System 1. The system for getting donated kidneys, livers, and hearts to patients relying on out-of-date technology that has crashed for hours at a time [130083]. 2. The technology powering the United Network for Organ Sharing (UNOS) transplant system, including aged software, periodic system failures, mistakes in programming, and overreliance on manual data input [130083].
Responsible Organization 1. The United Network for Organ Sharing (UNOS) was responsible for causing the software failure incident as highlighted in the article [130083].
Impacted Organization 1. The United Network for Organ Sharing (UNOS) [130083] 2. Health Resources and Services Administration (HRSA) [130083]
Software Causes 1. Aged software, periodic system failures, mistakes in programming, and overreliance on manual input of data were identified as software causes of the failure incident in the transplant system [130083].

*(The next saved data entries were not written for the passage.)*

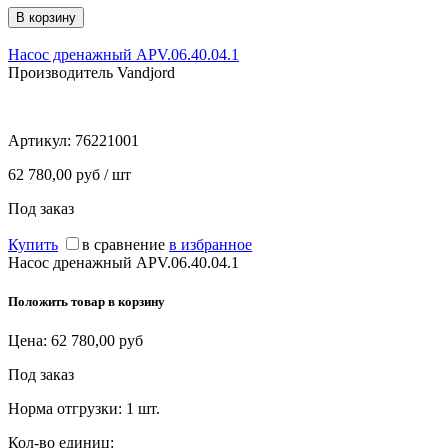
Насос дренажный APV.06.40.04.1
Производитель Vandjord
Артикул:
76221001
62 780,00 руб / шт
Под заказ
Купить
в сравнение
в избранное
Насос дренажный APV.06.40.04.1
Положить товар в корзину
Цена:
62 780,00
руб
Под заказ
Норма отгрузки:
1 шт.
Кол-во единиц: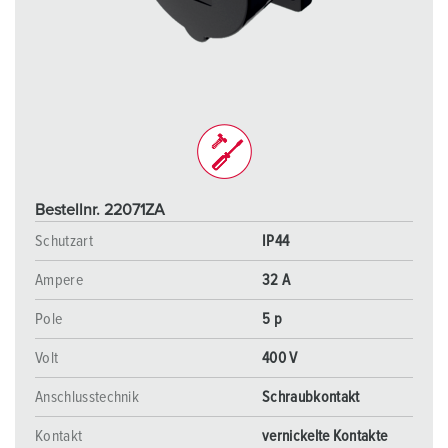
Bestellnr. 22071ZA
Schutzart
IP44
Ampere
32 A
Pole
5 p
Volt
400 V
Anschlusstechnik
Schraubkontakt
Kontakt
vernickelte Kontakte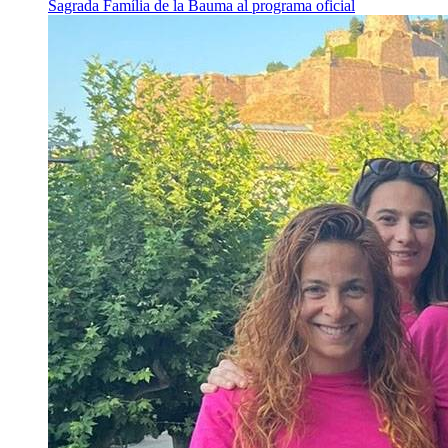
Sagrada Família de la Bauma al programa oficial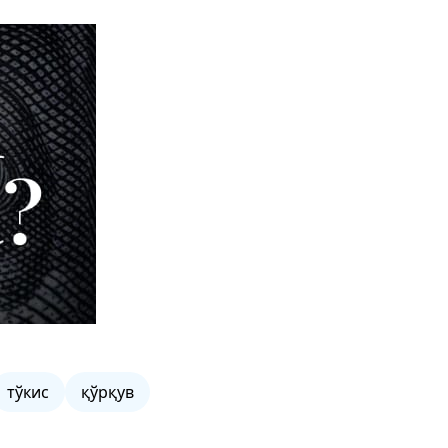
тўкис
қўрқув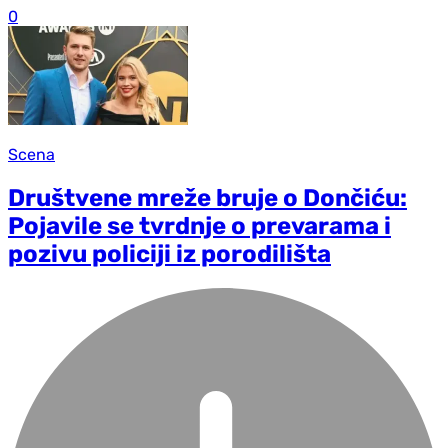
0
Scena
Društvene mreže bruje o Dončiću:
Pojavile se tvrdnje o prevarama i
pozivu policiji iz porodilišta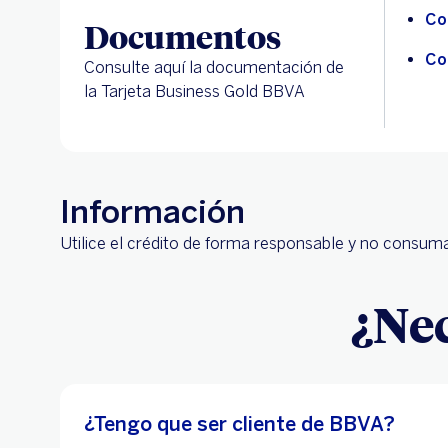
Co
Documentos
Co
Consulte aquí la documentación de
la
Tarjeta Business Gold BBVA
Información
Utilice el crédito de forma responsable y no consuma
¿Ne
¿Tengo que ser cliente de BBVA?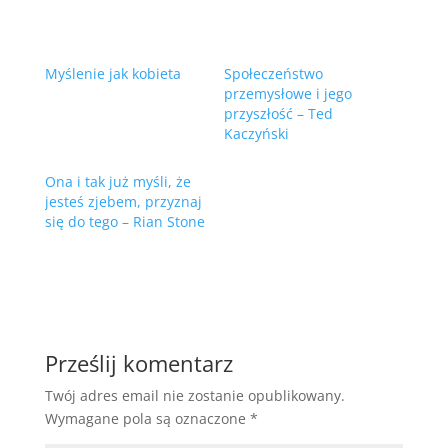
Myślenie jak kobieta
Społeczeństwo
przemysłowe i jego
przyszłość – Ted
Kaczyński
Ona i tak już myśli, że
jesteś zjebem, przyznaj
się do tego – Rian Stone
Prześlij komentarz
Twój adres email nie zostanie opublikowany.
Wymagane pola są oznaczone
*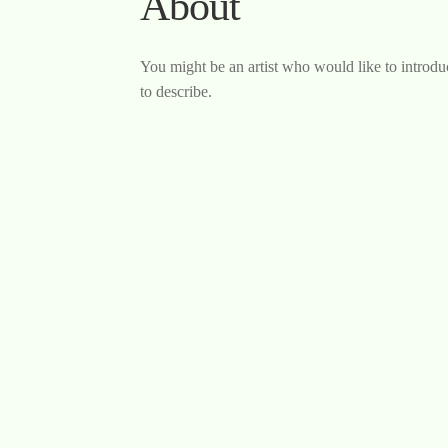
About
You might be an artist who would like to introd
to describe.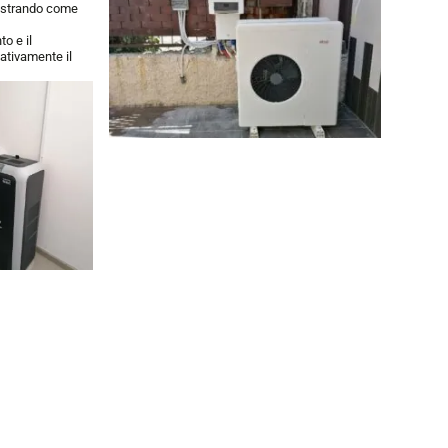
mostrando come
o e il
cativamente il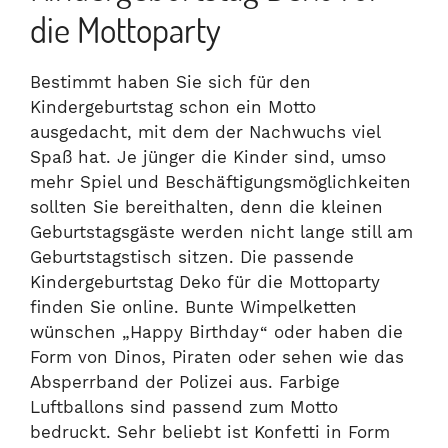
die Mottoparty
Bestimmt haben Sie sich für den
Kindergeburtstag schon ein Motto
ausgedacht, mit dem der Nachwuchs viel
Spaß hat. Je jünger die Kinder sind, umso
mehr Spiel und Beschäftigungsmöglichkeiten
sollten Sie bereithalten, denn die kleinen
Geburtstagsgäste werden nicht lange still am
Geburtstagstisch sitzen. Die passende
Kindergeburtstag Deko für die Mottoparty
finden Sie online. Bunte Wimpelketten
wünschen „Happy Birthday“ oder haben die
Form von Dinos, Piraten oder sehen wie das
Absperrband der Polizei aus. Farbige
Luftballons sind passend zum Motto
bedruckt. Sehr beliebt ist Konfetti in Form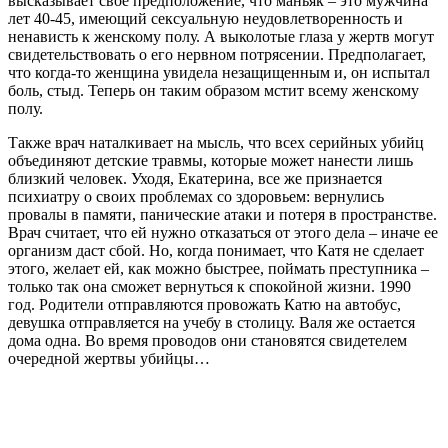
высказывает свое предположение, что маньяк – это мужчина
лет 40-45, имеющий сексуальную неудовлетворенность и
ненависть к женскому полу. А выколотые глаза у жертв могут
свидетельствовать о его нервном потрясении. Предполагает,
что когда-то женщина увидела незащищенным и, он испытал
боль, стыд. Теперь он таким образом мстит всему женскому
полу.
Также врач наталкивает на мысль, что всех серийных убийц
объединяют детские травмы, которые может нанести лишь
близкий человек. Уходя, Екатерина, все же признается
психиатру о своих проблемах со здоровьем: вернулись
провалы в памяти, панические атаки и потеря в пространстве.
Врач считает, что ей нужно отказаться от этого дела – иначе ее
организм даст сбой. Но, когда понимает, что Катя не сделает
этого, желает ей, как можно быстрее, поймать преступника –
только так она сможет вернуться к спокойной жизни. 1990
год. Родители отправляются провожать Катю на автобус,
девушка отправляется на учебу в столицу. Валя же остается
дома одна. Во время проводов они становятся свидетелем
очередной жертвы убийцы…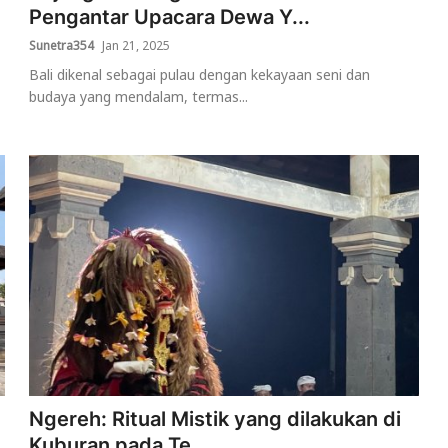
Pengantar Upacara Dewa Y...
Sunetra354
Jan 21, 2025
Bali dikenal sebagai pulau dengan kekayaan seni dan
budaya yang mendalam, termas...
Ngereh: Ritual Mistik yang dilakukan di
Kuburan pada Te...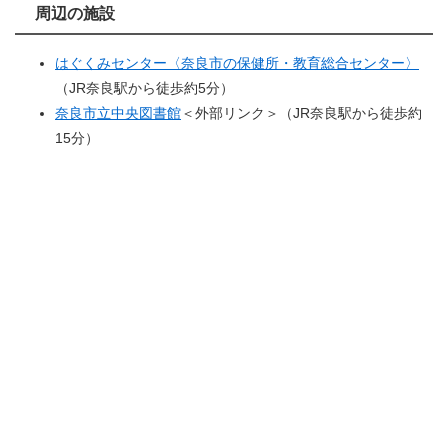
周辺の施設
はぐくみセンター〈奈良市の保健所・教育総合センター〉
（JR奈良駅から徒歩約5分）
奈良市立中央図書館
＜外部リンク＞
（JR奈良駅から徒歩約
15分）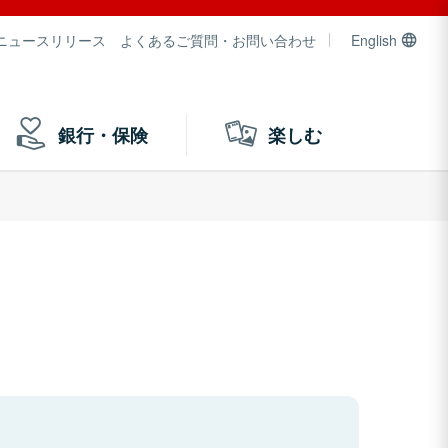
ニュースリリース
よくあるご質問・お問い合わせ
English
銀行・保険
楽しむ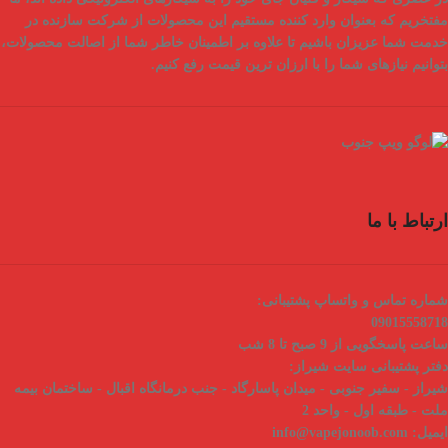
مفتخریم که بعنوان
وارد کننده مستقیم
این محصولات از شرکت سازنده در
خدمت شما عزیزان باشیم تا علاوه بر اطمینان خاطر شما از
اصالت محصولات
،
بتوانیم نیازهای شما را با
ارزان ترین قیمت
رفع کنیم.
ارتباط با ما
شماره تماس و واتساپ پشتیبانی:
09015558718
ساعت پاسخگویی از 9 صبح تا 8 شب
دفتر پشتیبانی سایت شیراز:
شیراز - سفیر جنوبی - میدان پاسارگاد - جنب درمانگاه اقبال - ساختمان بیمه
ملت - طبقه اول - واحد 2
ایمیل:
info@vapejonoob.com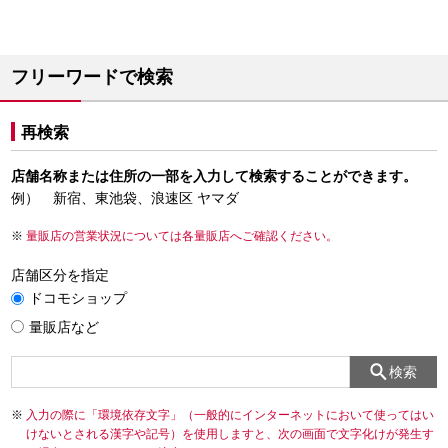
フリーワードで検索
再検索
店舗名称または住所の一部を入力して検索することができます。
例） 新宿、東池袋、浪速区 ヤマダ
量販店の営業状況については各量販店へご確認ください。
店舗区分を指定
ドコモショップ
量販店など
検索
入力の際に「環境依存文字」（一般的にインターネットにおいて使ってはい
けないとされる漢字や記号）を使用しますと、次の画面で文字化けが発生す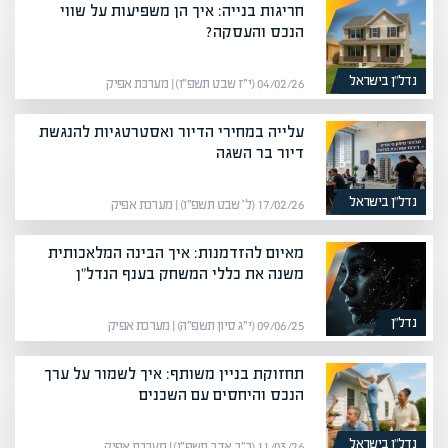
חריגות בנייה: איך הן משפיעות על שווי
הנכס והעסקה?
נדל”ן בישראל
04/02/26 (י״ז שבט תשפ״ו) | מערכת אפיק
עלייה במחירי הדיור ואסטרטגיות להנגשת
דיור בר השגה
נדל”ן בישראל
17/02/26 (ל׳ שבט תשפ״ו) | מערכת אפיק
מאיום להזדמנות: איך הבינה המלאכותית
משנה את כללי המשחק בענף הנדל"ן
נדל”ן
09/06/25 (י״ג סיון תשפ״ה) | מערכת אפיק
תחזוקת בניין משותף: איך לשמור על ערך
הנכס והיחסים עם השכנים
נדל”ן בישראל
11/03/26 (כ״ב אדר תשפ״ו) | מערכת אפיק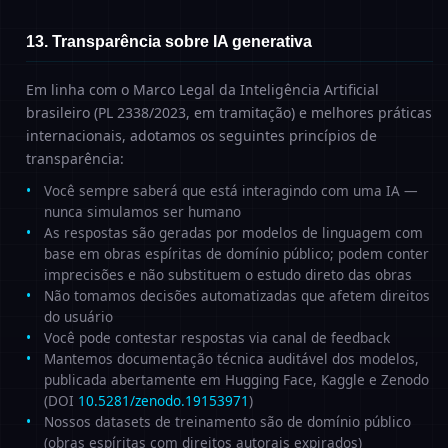
13. Transparência sobre IA generativa
Em linha com o Marco Legal da Inteligência Artificial
brasileiro (PL 2338/2023, em tramitação) e melhores práticas
internacionais, adotamos os seguintes princípios de
transparência:
Você sempre saberá que está interagindo com uma IA —
nunca simulamos ser humano
As respostas são geradas por modelos de linguagem com
base em obras espíritas de domínio público; podem conter
imprecisões e não substituem o estudo direto das obras
Não tomamos decisões automatizadas que afetem direitos
do usuário
Você pode contestar respostas via canal de feedback
Mantemos documentação técnica auditável dos modelos,
publicada abertamente em Hugging Face, Kaggle e Zenodo
(DOI
10.5281/zenodo.19153971
)
Nossos datasets de treinamento são de domínio público
(obras espíritas com direitos autorais expirados)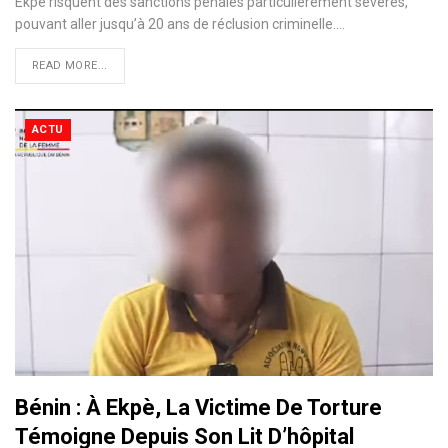
Ekpè risquent des sanctions pénales particulièrement sévères,
pouvant aller jusqu’à 20 ans de réclusion criminelle.…
READ MORE...
ACTU
Bénin : À Ekpè, La Victime De Torture
Témoigne Depuis Son Lit D’hôpital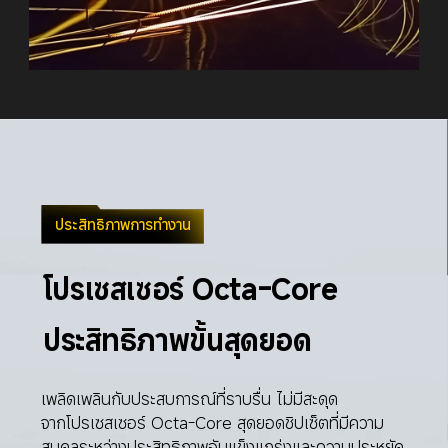
ประสิทธิภาพการทำงาน
โปรเซสเซอร์ Octa-Core
ประสิทธิภาพขั้นสุดยอด
เพลิดเพลินกับประสบการณ์ที่ราบรื่น ไม่มีสะดุด

จากโปรเซสเซอร์ Octa-Core สุดยอดชิปเซ็ตที่มีความ
สมดุลระหว่างประสิทธิภาพอันแข็งแกร่งและความประหยัด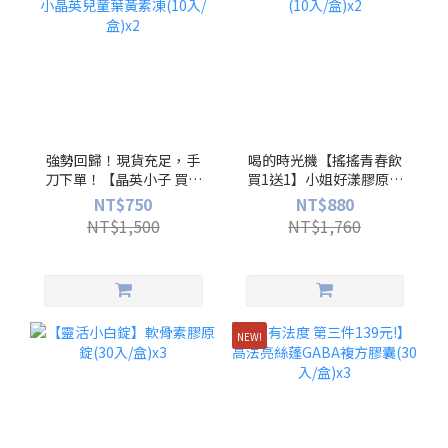
強勢回歸！現貨充足，手
喝的時光機【搖搖青春飲
刀下單！【晶英小子 買一
買1送1】小姐好漾膠原蛋
送一】小晶英兒童葉黃素
白(10入/盒)x2
NT$750
NT$880
凍(10入/盒)x2
NT$1,500
NT$1,760
NEW!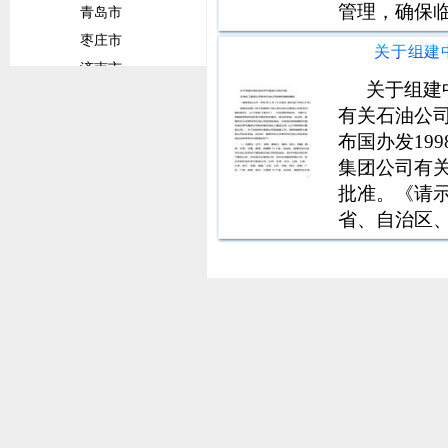
管理，确保
青岛市
行船舶严格
枣庄市
军事活动时
济南市
舶、船员及
关于组建
威海市
有关石油公司
潍坊市
布国办发19
临沂市
集团公司有
菏泽市
批准。《请
淄博市
省、自治区
甘肃省
归新组建的
兰州市
（以下简称
关企业的国
陇南市
平凉市
定西市
广东省
佛山市
广州市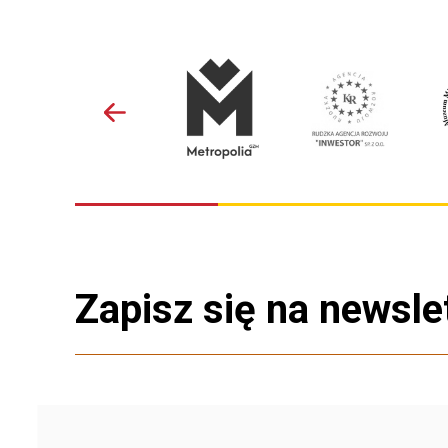
Zapisz się na newsle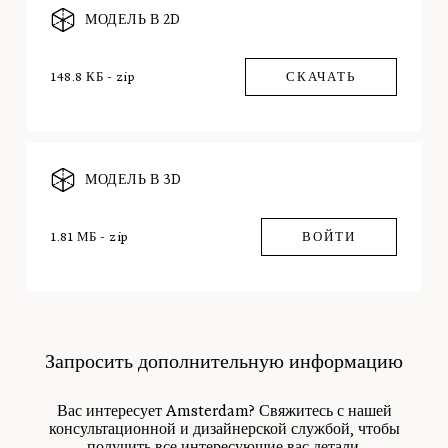
МОДЕЛЬ В 2D
148.8 КБ - zip
СКАЧАТЬ
МОДЕЛЬ В 3D
1.81 МБ - zip
ВОЙТИ
Запросить дополнительную информацию
Вас интересует Amsterdam? Свяжитесь с нашей
консультационной и дизайнерской службой, чтобы
получить все интересующие вас детали.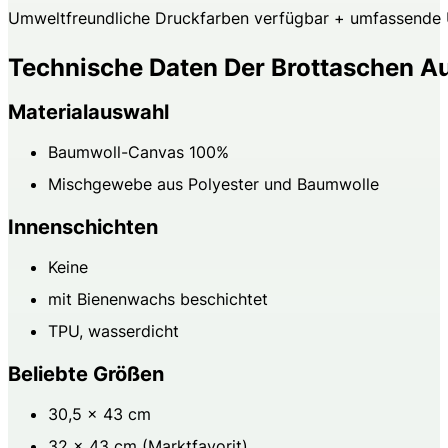
Umweltfreundliche Druckfarben verfügbar + umfassende U
Technische Daten Der Brottaschen A
Materialauswahl
Baumwoll-Canvas 100%
Mischgewebe aus Polyester und Baumwolle
Innenschichten
Keine
mit Bienenwachs beschichtet
TPU, wasserdicht
Beliebte Größen
30,5 × 43 cm
32 × 43 cm (Marktfavorit)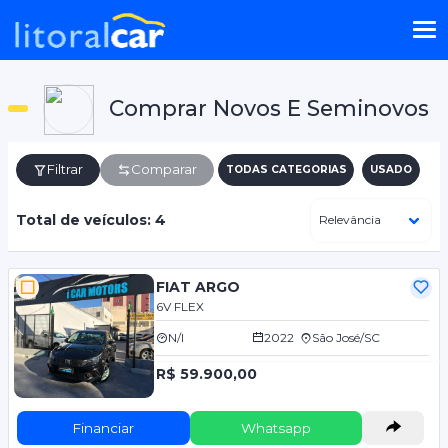
Comprar Novos E Seminovos
Filtrar
Comparar
TODAS CATEGORIAS
USADO
Total de veículos: 4
FIAT ARGO
6V FLEX
N/I
2022
São José/SC
R$ 59.900,00
Financiar
Whatsapp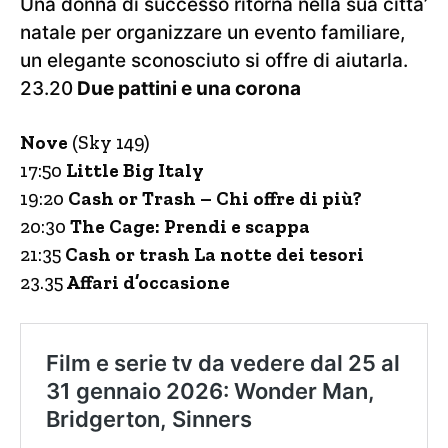
Una donna di successo ritorna nella sua citta’
natale per organizzare un evento familiare,
un elegante sconosciuto si offre di aiutarla.
23.20
Due pattini e una corona
Nove
(Sky 149)
17:50
Little Big Italy
19:20
Cash or Trash – Chi offre di più?
20:30
The Cage: Prendi e scappa
21:35
Cash or trash La notte dei tesori
23.35
Affari d’occasione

Non-software Causes 1. Out-of-date technology and aged software [130083] 2. Overreliance on manual input of data [130083] 3. Lack of oversight and regulation by federal officials [130083] 4. Resistance to reform and modernization by UNOS [130083] 5. Inadequate organizational structure and priorities in technology development [130083]
Impacts 1. The software failure incident in the organ transplant system led to crashes lasting for hours at a time, with the critical computers connecting the transplant network crashing for a total of 17 days since 1999, affecting the timely delivery of organs to patients in need [130083]. 2. Manual data entry requirements in the system resulted in potential mistakes and narrowed the timing window for successful organ matches, impacting the efficiency and accuracy of the organ allocation process [130083]. 3. The outdated technology and clunky organizational structure of the software caused delays in implementing policy changes, with even a single change in priority policy taking a full year to be reflected in the code, hindering the system's adaptability and responsiveness [130083]. 4. The reliance on manual input of data and outdated technology led to difficulties in coordinating transportation for organs, as highlighted by incidents where delays in transporting organs resulted in the loss of a patient's life [130083]. 5. The lack of modernization and automation in the system hindered efforts to improve patient care and optimize the organ allocation process, impacting the overall effectiveness and efficiency of the transplant system [130083].
Preventions 1. Regular security audits and assessments by federal officials to identify and address security weaknesses in the software system [130083]. 2. Implementing a more modern and automated data entry system to reduce manual errors and improve efficiency [130083]. 3. Breaking up the monopoly held by the United Network for Organ Sharing (UNOS) and separating the contract for technology that powers the network from UNOS's policy responsibilities to encourage modernization and improvement of processes and technology [130083]. 4. Enforcing cybersecurity requirements on UNOS and conducting security assessments to protect the system from cyber-attacks [130083]. 5. Transitioning to cloud computing systems to reduce system lags, downtime, and improve automated access and computing power [130083].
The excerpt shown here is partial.